Monday, August 6, 2007

Huge lighthouse wave...this guy may want to go back inside...

WORDS, WORDS, WORDS

You may, perhaps, already know that the word ‘honeymoon’ stems from the old Germanic custom of drinking hydromel or liquid honey for 30 days following the wedding feast. But would it ever have occurred to you that the unlikely source of the word ‘school’ is ‘schole’ – the Greek word for leisure? Or that the word ‘tee-total’ was literally spoused by a stammer? The stutterer being one Joseph Turner of Preston, who, at an anti-alcohol rally in 1833 vowed, with more conviction than coherence that “nothing but t-t-t-t-t-total abstinence will do…”

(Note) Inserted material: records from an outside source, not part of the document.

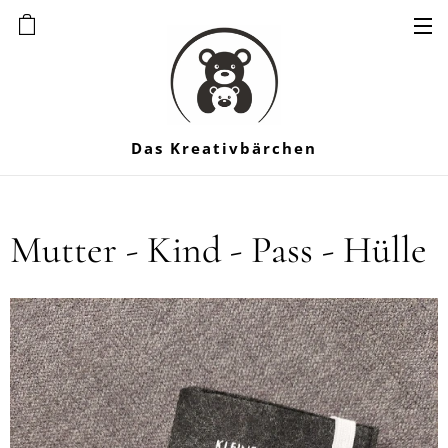
Das Kreativbärchen
Mutter - Kind - Pass - Hülle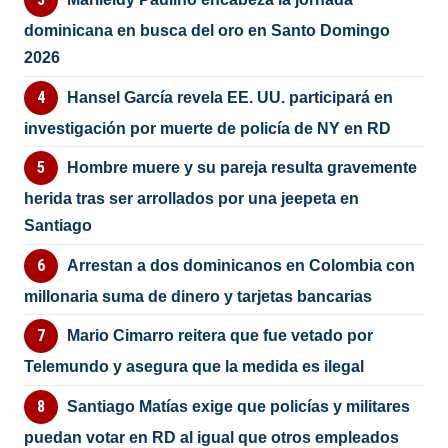
dominicana en busca del oro en Santo Domingo
2026
Hansel García revela EE. UU. participará en
investigación por muerte de policía de NY en RD
Hombre muere y su pareja resulta gravemente
herida tras ser arrollados por una jeepeta en
Santiago
Arrestan a dos dominicanos en Colombia con
millonaria suma de dinero y tarjetas bancarias
Mario Cimarro reitera que fue vetado por
Telemundo y asegura que la medida es ilegal
Santiago Matías exige que policías y militares
puedan votar en RD al igual que otros empleados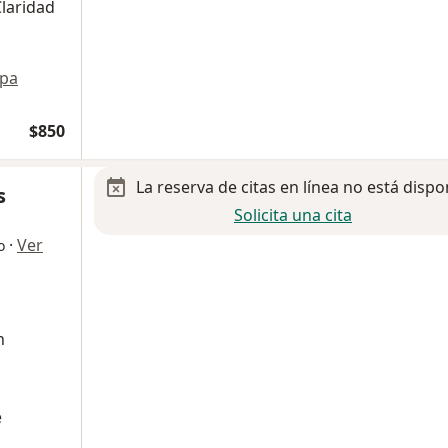
Claridad
pa
$850
La reserva de citas en línea no está dispo
s
Solicita una cita
·
Ver
o
n
e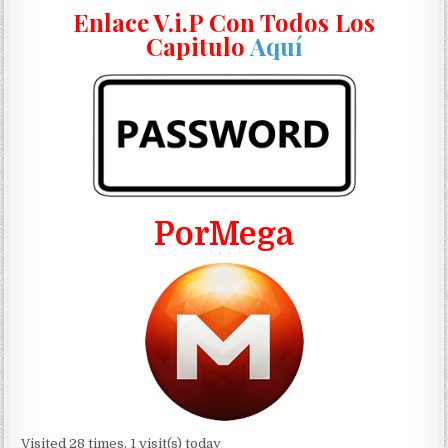
Enlace V.i.P Con Todos Los
Capitulo
Aquí
PorMega
Visited 28 times, 1 visit(s) today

Some of the words and phrases we use originated in the oddest ways. Take, for example, the story of why a Hollywood Motion Picture Academy Award is called an Oscar. The term Oscar was coined by a secretary’s stray remark that the expression of the bronze-gilt statuette, annually awarded since 1927 for outstanding performance in the motion picture industry, reminded her of her uncle Oscar. Immortal words, these, and undoubtedly the stuff of which history is made.

The phrase “to steal someone’s thunder” is not meteorological in origin, but was coined from bitter experience by John Dennis, major 18th century critic, very minor playwright, and inventor of the theatrical thunder sheet. Dennis was understandably angry at the fact that while the theatres belittled his plays, “they steal my thunder”. And thereby hangs a phrase.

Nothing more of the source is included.